Gender Discrimination and Societal Injustice against Female Prisoners in Yemen

Gender Discrimination and Societal Injustice against Female Prisoners in Yemen
Mr. Ahmed Abdullah Al-Dhamari
Human Rights Activist


Because of the masculine oppression that women suffer in Yemen and the family domination that is based on societal norm that made women a "shame", the family must hide this shame in the dark. For this reason, women have been given secondary roles in life and make them hostages to ignorance, poverty and material need. This gender discrimination by society, besides other certain conditions for some women, was one of the most important reasons for some women to go to prison.
If a woman was imprisoned in Yemen, she was sentenced to life exile. If she was imprisoned on suspicion, then society looks at her inferiorly and her relatives abandon her and even consider her a shame that must be eliminated, especially if the charge is related to honor. If the female prisoner is married and has children, then she is deprived of her children by preventing them from approaching her even after her release, divorced by her husband, becomes a pariah and is banned from visits. We see that most of the women prisoners stay in prisons for months or years and no one visits them.
There is no repentance and no tolerance for her from society, unlike their imprisoned male peers who find sympathy, support and forgiveness from the community, especially from the family. That is why most female prisoners prefer to stay in prison and not to leave it after the expiration of their imprisonment period. Female prisoners are possessed by fear of the society that incriminated them, refused to accept them after their release, looked upon them with suspicion and apprehension, and rejected them because they are former prisoners. Even the family of the female prisoner and those closest to her disown her and may kill her once they see her. Unfortunately, this murderous view imposes on her isolation and deprives her of Integration with society and returning to normal life, so she finds herself alone, suffering from the rinsing of life, homeless, and without possessing any vocational skills or scientific qualifications. Even employers are keen not to employ a former prisoner and block the doors of a decent life in front of her. As a result, in the face of this rejection and reaction of the society, she is forced to walk the path of delinquency to return to prison.
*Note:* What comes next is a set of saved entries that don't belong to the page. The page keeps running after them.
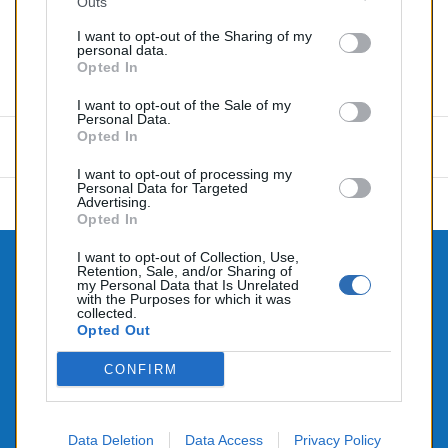
Outs
Partager
I want to opt-out of the Sharing of my
personal data.
Opted In
Commentaires (0)
I want to opt-out of the Sale of my
Personal Data.
Opted In
Aucun avis n'a été publié pour le moment.
I want to opt-out of processing my
Personal Data for Targeted
Advertising.
Opted In
I want to opt-out of Collection, Use,
Retention, Sale, and/or Sharing of

CONTACTEZ-NOUS
my Personal Data that Is Unrelated
with the Purposes for which it was

collected.
PRODUITS
Opted Out

NOTRE SOCIÉTÉ
CONFIRM
Data Deletion
Data Access
Privacy Policy
© 2026 - Alimenté par SEHLATECH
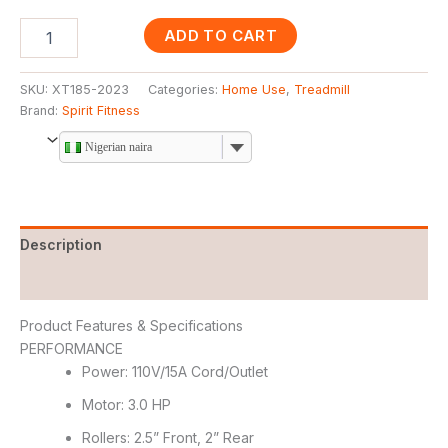
ADD TO CART
SKU:
XT185-2023
Categories:
Home Use
,
Treadmill
Brand:
Spirit Fitness
Nigerian naira
Description
Reviews (0)
Product Features & Specifications
PERFORMANCE
Power: 110V/15A Cord/Outlet
Motor: 3.0 HP
Rollers: 2.5” Front, 2” Rear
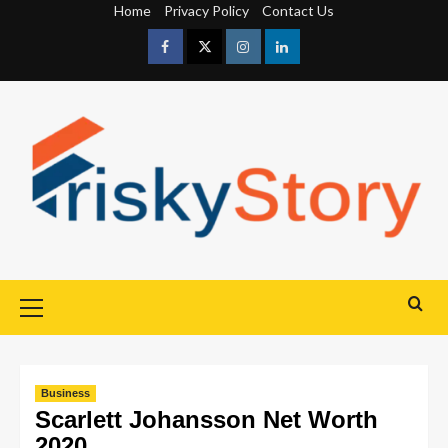
Home
Privacy Policy
Contact Us
Business
Scarlett Johansson Net Worth
2020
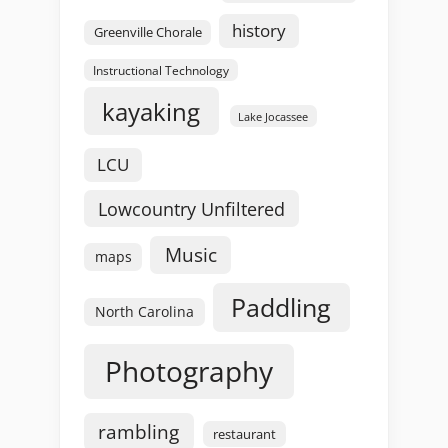
history
Greenville Chorale
Instructional Technology
kayaking
Lake Jocassee
LCU
Lowcountry Unfiltered
Music
maps
Paddling
North Carolina
Photography
rambling
restaurant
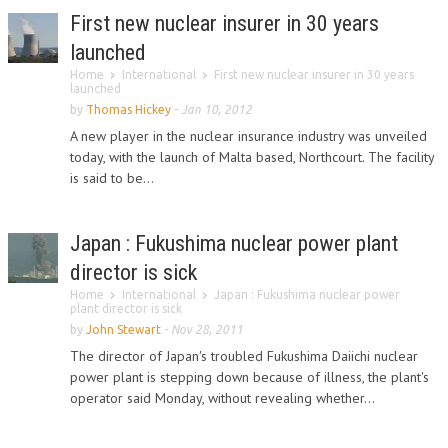
First new nuclear insurer in 30 years
launched
Home
International
First new nuclear insurer in 30 years
launched
by
Thomas Hickey
-
Jan 10, 2012
A new player in the nuclear insurance industry was unveiled
today, with the launch of Malta based, Northcourt. The facility
is said to be...
Japan : Fukushima nuclear power plant
director is sick
Home
International
Japan : Fukushima nuclear power
plant director is sick
by
John Stewart
-
Nov 28, 2011
The director of Japan's troubled Fukushima Daiichi nuclear
power plant is stepping down because of illness, the plant's
operator said Monday, without revealing whether...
Gender-based discrimination against women extends to the judicial authority in all its branches. During the initial investigation stages with the security authorities, the accused female is subjected to inhuman and inappropriate treatment, including threats, beatings and torture, and sometimes sexual harassment. In fact, being is a woman, the female prisoner is treated as a criminal in all stages of litigation and even before a court ruling is issued condemning her. The female prisoner sometimes stays for a long time, may be years, in prison without completing the investigation with her and without a court ruling.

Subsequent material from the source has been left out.